--- DATA FOR ANALYSIS ---
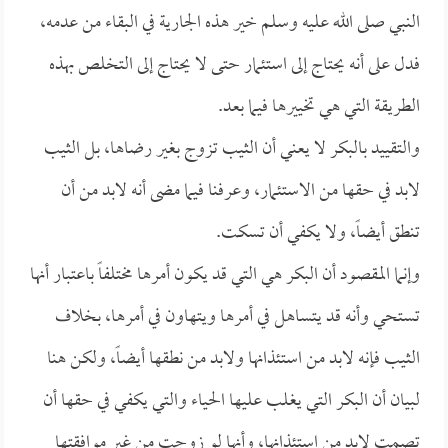
النبي صلى الله عليه وسلم خير هذه الجارية في البقاء من عدمه،
فدل على أنه يحتاج إلى استئمار حتى لا يحتاج إلى التخلص بهذه
الطريقة التي هي تخييرها فيما بعد.
والتقييد بالبكر لا يعني أن الثيب تزوج بغير رضاها، بل الثيب
لابد في حقها من الاستئمار، وعرفنا فيما مضى أنه لابد من أن
تنطق أيضاً، ولا يكفي أن تسكت.
وإنما المقصود أن البكر هي التي قد يكون أمرها مختلفاً باعتبار أنها
تستحي وأنه قد يتساهل في أمرها ويتهاون في أمرها، بخلاف
الثيب فإنه لابد من استئذانها ولابد من نطقها أيضاً، ولكن هنا
لبيان أن البكر التي يغلب عليها الحياء والتي يكفي في حقها أن
تصمت لابد من استئذانها، وأنها لو زوجت من غير موافقتها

--- TASK DETAILS ---
An exact reproduction of every record above is required, with no pictures included.

--- ANSWER AREA ---
النبي صلى الله عليه وسلم خير هذه الجارية في البقاء من عدمه،
فدل على أنه يحتاج إلى استئمار حتى لا يحتاج إلى التخلص بهذه
الطريقة التي هي تخييرها فيما بعد.
والتقييد بالبكر لا يعني أن الثيب تزوج بغير رضاها، بل الثيب
لابد في حقها من الاستئمار، وعرفنا فيما مضى أنه لابد من أن
تنطق أيضاً، ولا يكفي أن تسكت.
وإنما المقصود أن البكر هي التي قد يكون أمرها مختلفاً باعتبار أنها
تستحي وأنه قد يتساهل في أمرها ويتهاون في أمرها، بخلاف
الثيب فإنه لابد من استئذانها ولابد من نطقها أيضاً، ولكن هنا
لبيان أن البكر التي يغلب عليها الحياء والتي يكفي في حقها أن
تصمت لابد من استئذانها، وأنها لو زوجت من غير موافقتها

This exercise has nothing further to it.